Role of solvent in selective hydrodeoxygenation of monomeric phenols

The current production of aromatic hydrocarbons, crucial in fuel and polymer production, relies heavily on fossil resources. Finding carbon-neutral alternatives is necessary to address the current environmental challenges. Lignin emerges as a promising source for bio-based aromatics. However, existing catalytic hydrodeoxygenation processes often yield mixtures of cycloalkanes and aromatics. In our study, we investigated a selective route to obtain aromatics from phenols using the keto-tautomer reaction mechanism. According to this mechanism, the initial hydrogenation of the carbonyl group while a phenol compound is in its keto form leads to the removal of the hydroxyl group while preserving the aromatic structure. Our experiments focused on p-cresol, guaiacol, and mequinol, employing Pd/C and Ru/C catalysts. Experimental results revealed that aromatic hydrocarbons were favored during the hydrodeoxygenation of p-cresol and mequinol, while steric effects from the methoxy group hindered guaiacol's conversion.

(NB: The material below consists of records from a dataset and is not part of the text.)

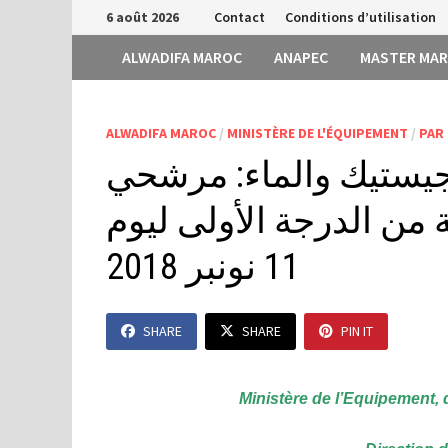
Passer
6 août 2026
Contact
Conditions d’utilisation
au
ALWADIFA MAROC
ANAPEC
MASTER MA
contenu
ALWADIFA MAROC
/
MINISTÈRE DE L'ÉQUIPEMENT
/
PAR
وجيستيك والماء: مرشحي
دسا للدولة من الدرجة الأولى ليوم
11 نونبر 2018
SHARE
SHARE
PIN IT
Ministère de l’Equipement, d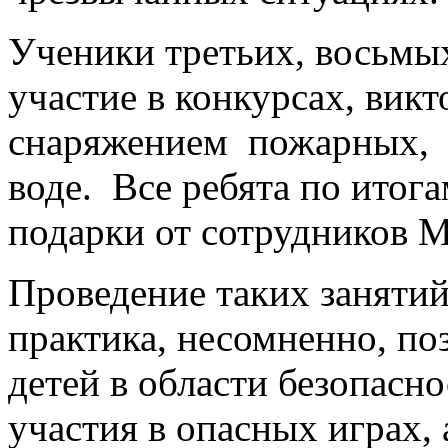
Ученики третьих, восьмы
участие в конкурсах, вик
снаряжением пожарных, 
воде. Все ребята по итог
подарки от сотрудников 
Проведение таких занятий
практика, несомненно, по
детей в области безопасно
участия в опасных играх, 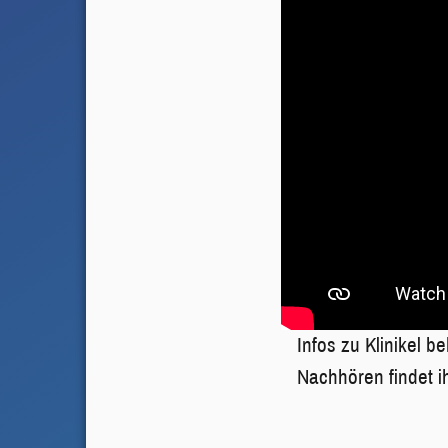
Infos zu Klinikel 
Nachhören findet i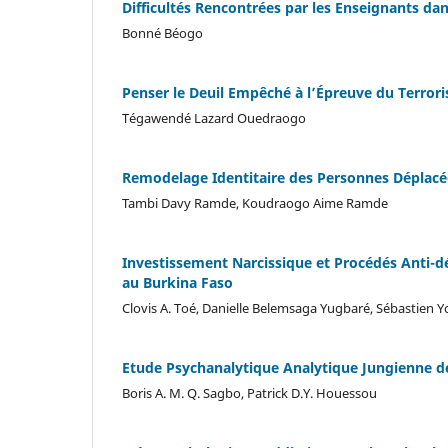
Difficultés Rencontrées par les Enseignants da
Bonné Béogo
Penser le Deuil Empêché à l’Épreuve du Terror
Tégawendé Lazard Ouedraogo
Remodelage Identitaire des Personnes Déplacé
Tambi Davy Ramde, Koudraogo Aime Ramde
Investissement Narcissique et Procédés Anti-
au Burkina Faso
Clovis A. Toé, Danielle Belemsaga Yugbaré, Sébastien 
Etude Psychanalytique Analytique Jungienne d
Boris A. M. Q. Sagbo, Patrick D.Y. Houessou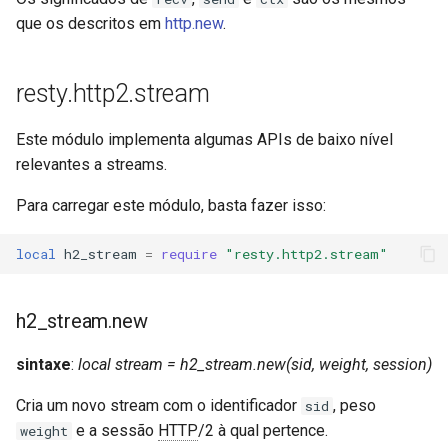
que os descritos em
http.new
.
resty.http2.stream
Este módulo implementa algumas APIs de baixo nível
relevantes a streams.
Para carregar este módulo, basta fazer isso:
local
h2_stream
=
require
"resty.http2.stream"
h2_stream.new
sintaxe
:
local stream = h2_stream.new(sid, weight, session)
Cria um novo stream com o identificador
, peso
sid
e a sessão
HTTP
/2 à qual pertence.
weight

Furthermore, we observed significantly higher conversion rates when using hydrocarbon solvents compared to water, with toluene yields of up to 13.5 % by mass achieved on Pd/C. Our computational simulations confirmed the feasibility of the keto-tautomer mechanism on Pd cluster surfaces, similar to those found in Pd/C catalysts. [Display omitted] •Nonpolar solvents favor the keto-tautomer mechanism.•Decreased adsorptivity of saturated alcohols on the catalyst hinders hydrodeoxygenation.•Computational chemistry calculations confirmed the keto-tautomer mechanism on Pd surfaces.